I love Led Zeppelin tunes but they were one of the most prolific plaigiarisers to ever enter the music industry, stealing from Willie Dixon, Joan Baez, Jake Holmes and others. Led Zeppelin are giants standing on the backs of other giants.

They say the chord sequence has been around forever but fail to name a single other song using it. They won because they are Led Zeppelin. I would have sooner found for Men at Work who actually were falsely ruled to have plaigiarized.

https://www.rollingstone.com/feature/led-zeppelins-10-boldest-rip-offs-223419/

-6 ( +1 / -7 )

"...but they were one of the most prolific plaigiarisers"

Everyone was a plagiarist before today’s strict conditions over copyright and intellectual property came into being. Early blues and jazz musicians, including the oldest legends, constant stole and swapped each other’s riffs.

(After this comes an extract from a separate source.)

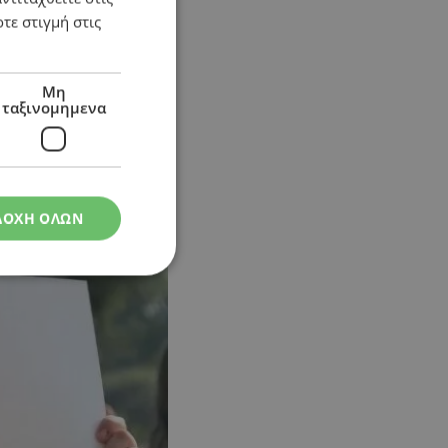
τε στιγμή στις
Μη
ταξινομημενα
ΔΟΧΗ ΟΛΩΝ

Blues, in particular, is very limited in terms of note combinations and chord progressions. Pick up a guitar and play any riff you want, and you’ll be plagiarizing dozens of others.

7 ( +8 / -1 )

I really can’t understand how anyone listening to the part in question from both tracks could fail to see they were the same. You hear this tune every night for a month then two years later it comes into your head?

Not that it matters, one of the greatest bands of all time!

-1 ( +2 / -3 )

Finally! There was a great video on YouTube that very clearly detailed both the similarities and the differences between the two songs, but of course the Overlords had it removed, sent to the Memory Hole of censorship.

4 ( +4 / -0 )

Pick up a guitar and play any riff you want, and you’ll be plagiarizing dozens of others.

Seems you did not read the link I posted despite replying to me. What they did was no accident, nor were the people they stole from obscure.

I am not a fan of the current copyright situation either. I think it should be enough to simply credit the people whose work was used and not have to ask permission for what, yes, so many other people could very well come up with on their own as, yes, as you say, there are limitations musicians work within so overlap is guaranteed.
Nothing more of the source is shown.